FAQ

  • Burn Bans

  • burn ban
  • There is currently no burn ban in effect in Harris County.

    The outdoor burning rule prohibits outdoor burning anywhere in Texas, but allows exceptions for specific situations in which burning is necessary and does not pose a threat to the environment. For a guide to outdoor burning including information about how to answer "Can I Burn?" please download the following document.

  • Laws on Fireworks

  • fireworks
  • Fireworks and celebrations go together, especially during the holiday season. But fireworks can be dangerous when used improperly, causing serious burn and eye injuries. Even though it is legal to buy, possess, and use consumer fireworks (1.4G) in the unincorporated areas of Harris County, there are some places you cannot use fireworks even in the unincorporated county. If celebrating with fireworks is legal in your area, and you decide to use them, please be aware of the following:

    A person may NOT:

    Explode or ignite fireworks within 600 feet of any church, a hospital other than a veterinary hospital, an asylum, a licensed child care center, or a public or private primary or secondary school or institution of higher education unless the person receives authorization in writing from that organization; You must have the written permission with you at the site, and available for inspection by any peace officer or fire marshal. - 2154.251 (a)(1)

    Sell at retail, explode, or ignite fireworks within 100 feet of a place where flammable liquids or flammable compressed gasses are stored and dispensed. - 2154.251 (a)(2)

    Explode or ignite fireworks within 100 feet of a place where fireworks are stored or sold - 2154.251 (a)(3)

    Ignite or discharge fireworks in or from a motor vehicle. - 2154.251 (a)(4)

    Place ignited fireworks in, or throw ignited fireworks at, a motor vehicle. - 2154.251 (a)(5)

    Use fireworks, pyrotechnics, or flame effects inside any building without a permit from the County Fire Marshal. - 2154.253 (b)

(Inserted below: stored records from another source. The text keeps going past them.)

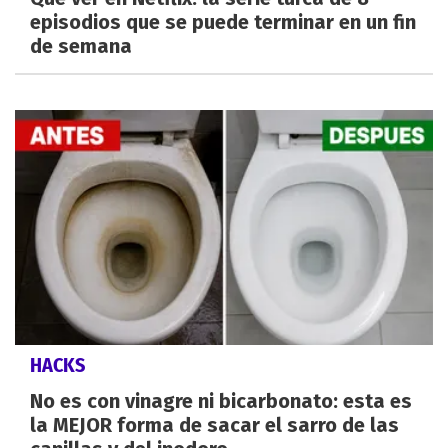
episodios que se puede terminar en un fin
de semana
HACKS
No es con vinagre ni bicarbonato: esta es
la MEJOR forma de sacar el sarro de las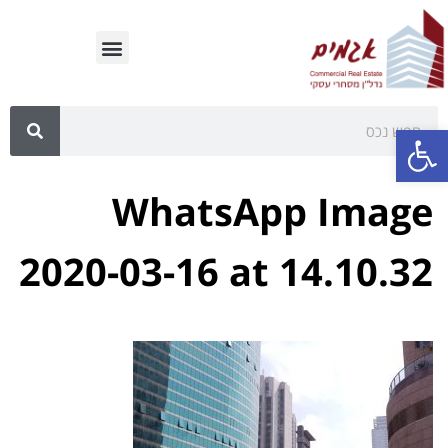
פתח סרגל נגישות
WhatsApp Image
2020-03-16 at 14.10.32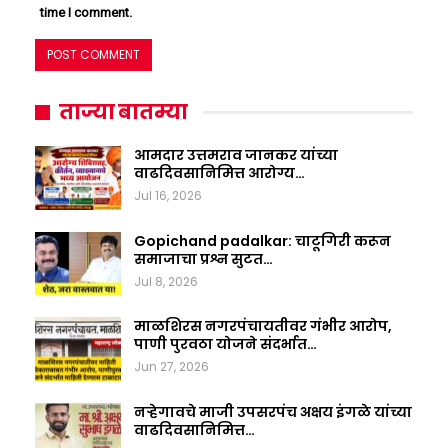
time I comment.
ताज्या बातम्या
आमदार उत्तमराव जानकर यांच्या
वाढदिवसानिमित्त आरोग्य…
Jul 16, 2026
Gopichand padalkar: चाटूगिरी करून
समाजाचा प्रश्न सुटत…
Jul 8, 2026
माळशिरस नगरपंचायतीवर गंभीर आरोप,
पाणी पुरवठा योजने संदर्भात…
Jun 27, 2026
नऱ्हेगावचे माजी उपसरपंच अक्षय इंगळे यांच्या
वाढदिवसानिमित्त…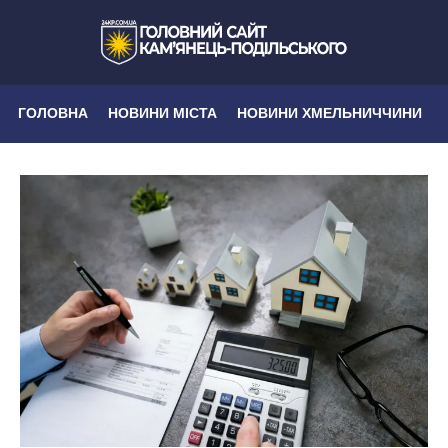
ГОЛОВНА
НОВИНИ МІСТА
НОВИНИ ХМЕЛЬНИЧЧИНИ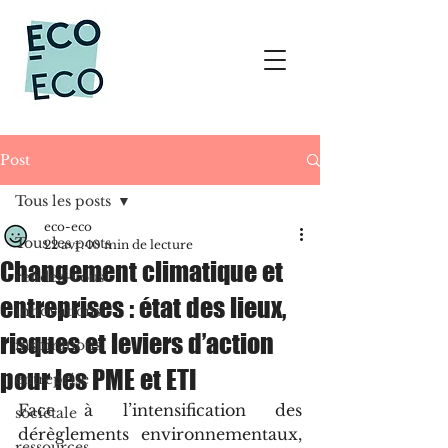
Post
Tous les posts
eco-eco
Tous les posts
22 avr.
10 min de lecture
Changement climatique et
rendez-vous
entreprises : état des lieux,
innovations
risques et leviers d’action
inspirations
pour les PME et ETI
entreprise
Face à l’intensification des 
sociétale
dérèglements environnementaux, 
ressources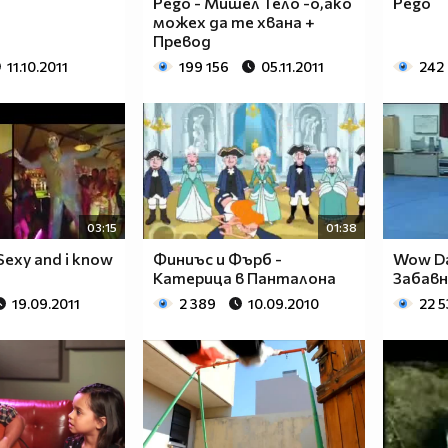
Pego - Мишел Тело -о,ако
Pego
можех да те хвана +
Превод
11.10.2011
199 156
05.11.2011
242
03:15
01:38
Sexy and i know
Финиъс и Фърб -
Wow Da
Катерица в Панталона
Забав
19.09.2011
2 389
10.09.2010
22 5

  • Smoke Detector Maintenance

  • smoke detectors
  • Smoke detector batteries should last at least one year under normal conditions.

    Residential fire deaths have decreased steadily as the number of homes with smoke detectors has increased. Reports from the National Fire Protection Association on residential fire deaths show that people have nearly a 50 percent better chance of surviving a fire if their home has the recommended number of smoke detectors.

    Smoke detectors that are 10 years old are near the end of their service life and should be replaced. A smoke detector monitors the air 24 hours a day. At the end of 10 years, it has gone through over 3.5 million monitoring cycles. After this much use, components may become less reliable. This means that as the detector gets older, the potential of failing to detect a fire increases. Replacing them after 10 years reduces this possibility.